Great Value Propositions…
- Focus on the jobs, pains, and gains that matter most to customers
- Focus on unsatisfied jobs, unresolved pains, and unrealized gains
- Target few jobs, pains, and gains, but do so extremely well
- Go beyond functional jobs and address emotional and social jobs
- Align with how customers measure success
- Focus on jobs, pains, and gains that a lot of people have or that some will pay a lot of money for
- Differentiate from competition on jobs, pains, and gains that customers care about
- Outperform competition substantially on at least one dimension
- Are difficult to copy
- Are embedded in great business models
The Brand Genetics Take
We like Value Proposition Design because it forces innovators to focus on the ‘use value’ of what they are creating, and thus assess whether there is a genuine market for a product or service (product-market fit). The VPC is simple to the point of simplistic, but in a world or arcane theory and obscure processes, the Value Proposition Canvas is refreshing in its clarity. Beyond the canvas, we liked a number of practical innovation tools offered to help identify, refine and test value propositions
- Product Box – Invite customers to a workshop. Give them a cardboard box and ask them to literally design a product box that they would buy.
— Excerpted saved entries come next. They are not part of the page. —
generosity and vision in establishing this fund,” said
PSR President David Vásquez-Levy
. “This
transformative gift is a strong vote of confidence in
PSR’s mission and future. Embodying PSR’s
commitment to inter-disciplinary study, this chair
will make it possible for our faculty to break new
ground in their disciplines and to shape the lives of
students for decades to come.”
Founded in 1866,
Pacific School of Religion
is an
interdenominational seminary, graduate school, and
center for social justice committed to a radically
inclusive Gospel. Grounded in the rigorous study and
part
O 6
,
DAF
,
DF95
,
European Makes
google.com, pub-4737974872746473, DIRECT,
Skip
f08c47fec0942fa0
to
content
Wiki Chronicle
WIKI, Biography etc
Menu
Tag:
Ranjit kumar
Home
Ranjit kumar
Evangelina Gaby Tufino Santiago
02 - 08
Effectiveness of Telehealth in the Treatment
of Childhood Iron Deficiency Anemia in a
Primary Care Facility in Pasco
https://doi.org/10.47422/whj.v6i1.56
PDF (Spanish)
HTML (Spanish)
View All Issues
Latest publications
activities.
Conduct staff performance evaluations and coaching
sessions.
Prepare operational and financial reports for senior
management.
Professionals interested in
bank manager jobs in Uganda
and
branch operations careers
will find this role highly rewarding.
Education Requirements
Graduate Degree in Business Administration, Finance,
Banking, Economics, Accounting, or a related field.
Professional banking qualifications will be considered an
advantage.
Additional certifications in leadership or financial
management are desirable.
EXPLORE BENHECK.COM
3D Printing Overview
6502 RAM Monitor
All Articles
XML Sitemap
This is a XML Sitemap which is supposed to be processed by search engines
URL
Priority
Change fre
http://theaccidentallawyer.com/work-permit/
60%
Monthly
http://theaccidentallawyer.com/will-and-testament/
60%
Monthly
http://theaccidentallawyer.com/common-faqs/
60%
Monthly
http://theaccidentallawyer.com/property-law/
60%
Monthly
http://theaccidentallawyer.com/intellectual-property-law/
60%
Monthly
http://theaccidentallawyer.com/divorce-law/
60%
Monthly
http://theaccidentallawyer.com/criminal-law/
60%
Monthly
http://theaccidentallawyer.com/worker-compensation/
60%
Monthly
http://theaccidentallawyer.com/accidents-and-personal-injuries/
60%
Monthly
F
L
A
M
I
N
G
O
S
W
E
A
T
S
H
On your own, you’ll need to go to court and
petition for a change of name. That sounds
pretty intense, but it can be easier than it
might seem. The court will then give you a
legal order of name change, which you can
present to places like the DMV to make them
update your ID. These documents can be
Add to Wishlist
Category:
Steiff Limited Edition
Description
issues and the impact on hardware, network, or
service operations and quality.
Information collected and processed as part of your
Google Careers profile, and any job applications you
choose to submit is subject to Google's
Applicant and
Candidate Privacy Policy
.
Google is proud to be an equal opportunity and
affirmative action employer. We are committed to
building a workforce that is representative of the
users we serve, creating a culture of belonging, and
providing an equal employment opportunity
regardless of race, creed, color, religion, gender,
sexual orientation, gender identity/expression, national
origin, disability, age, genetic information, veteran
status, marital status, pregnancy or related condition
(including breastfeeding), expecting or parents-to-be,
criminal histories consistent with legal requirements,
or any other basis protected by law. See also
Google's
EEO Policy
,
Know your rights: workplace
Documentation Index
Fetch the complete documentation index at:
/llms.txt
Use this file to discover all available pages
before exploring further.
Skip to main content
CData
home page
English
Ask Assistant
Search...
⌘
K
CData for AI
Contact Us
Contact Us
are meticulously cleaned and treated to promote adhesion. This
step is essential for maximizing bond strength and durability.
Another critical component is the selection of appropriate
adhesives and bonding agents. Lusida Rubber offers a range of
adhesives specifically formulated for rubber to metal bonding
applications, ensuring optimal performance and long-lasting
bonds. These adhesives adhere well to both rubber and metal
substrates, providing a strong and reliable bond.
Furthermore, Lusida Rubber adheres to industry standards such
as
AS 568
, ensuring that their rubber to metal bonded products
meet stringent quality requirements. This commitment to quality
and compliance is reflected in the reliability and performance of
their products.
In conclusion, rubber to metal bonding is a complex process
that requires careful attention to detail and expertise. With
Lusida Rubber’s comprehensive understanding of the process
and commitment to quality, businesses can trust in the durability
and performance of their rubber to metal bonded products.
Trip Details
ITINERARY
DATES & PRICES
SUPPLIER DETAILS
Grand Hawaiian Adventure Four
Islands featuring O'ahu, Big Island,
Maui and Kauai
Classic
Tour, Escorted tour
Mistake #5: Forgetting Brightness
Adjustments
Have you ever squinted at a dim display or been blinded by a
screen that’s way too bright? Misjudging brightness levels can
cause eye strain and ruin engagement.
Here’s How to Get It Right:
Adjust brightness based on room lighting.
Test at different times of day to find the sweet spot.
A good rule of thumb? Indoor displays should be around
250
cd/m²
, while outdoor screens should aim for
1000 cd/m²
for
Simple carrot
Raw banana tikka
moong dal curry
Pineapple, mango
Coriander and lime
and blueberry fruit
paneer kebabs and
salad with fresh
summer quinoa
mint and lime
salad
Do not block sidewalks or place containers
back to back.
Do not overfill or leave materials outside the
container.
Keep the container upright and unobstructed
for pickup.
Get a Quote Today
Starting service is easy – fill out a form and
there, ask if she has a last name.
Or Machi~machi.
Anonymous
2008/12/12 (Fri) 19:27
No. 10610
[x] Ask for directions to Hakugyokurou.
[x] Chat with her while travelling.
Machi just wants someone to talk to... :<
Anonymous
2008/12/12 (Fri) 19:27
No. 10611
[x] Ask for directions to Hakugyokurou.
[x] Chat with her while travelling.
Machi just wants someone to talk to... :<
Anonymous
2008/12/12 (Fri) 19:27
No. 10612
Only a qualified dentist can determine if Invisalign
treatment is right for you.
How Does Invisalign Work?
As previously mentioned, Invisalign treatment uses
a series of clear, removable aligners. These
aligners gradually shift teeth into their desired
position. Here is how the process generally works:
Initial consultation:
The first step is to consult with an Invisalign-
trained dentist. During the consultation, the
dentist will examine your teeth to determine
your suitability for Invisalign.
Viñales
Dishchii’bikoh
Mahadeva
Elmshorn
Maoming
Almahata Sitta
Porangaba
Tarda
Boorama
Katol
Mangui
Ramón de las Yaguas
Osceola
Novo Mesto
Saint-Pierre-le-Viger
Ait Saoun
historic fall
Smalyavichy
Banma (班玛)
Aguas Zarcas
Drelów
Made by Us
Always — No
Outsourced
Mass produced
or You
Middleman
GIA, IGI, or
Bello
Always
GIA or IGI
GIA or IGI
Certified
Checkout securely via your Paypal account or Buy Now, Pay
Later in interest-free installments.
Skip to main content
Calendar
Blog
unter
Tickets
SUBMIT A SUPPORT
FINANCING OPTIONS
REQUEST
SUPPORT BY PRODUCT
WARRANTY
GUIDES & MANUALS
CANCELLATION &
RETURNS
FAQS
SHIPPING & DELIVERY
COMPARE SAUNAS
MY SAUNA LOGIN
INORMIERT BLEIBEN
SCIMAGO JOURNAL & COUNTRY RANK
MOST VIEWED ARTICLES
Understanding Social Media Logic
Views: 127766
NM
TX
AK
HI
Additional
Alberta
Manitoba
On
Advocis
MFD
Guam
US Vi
The box should feature the key marketing messages, main features, and key benefits that they would expect from your value proposition. This will help you understand your customers’ jobs, pains, and gains and the value propositions they’d like, and what really matters to them
- Speed Boat – Prepare a large poster with a speedboat floating at sea and invite customers to explicitly state the problems, obstacles, and risks that are holding them back from successfully performing their jobs to be done by using the analogy of a speed boat held back by anchors. Ask them to place each sticky as anchors to the boat—the lower the anchor, the more extreme the pain. This will help you identify the most extreme pains holding customers back from completing their jobs to be done.
Likewise, we’ve found the Value Proposition ‘Test Card’ and ‘Learning Card’ to be both elegant in their simplicity, and highly useful in real-life practice. Overall, Value Proposition Design and the Value Proposition Canvas offer a powerful framework for doing value-based innovation. Thoroughly recommended.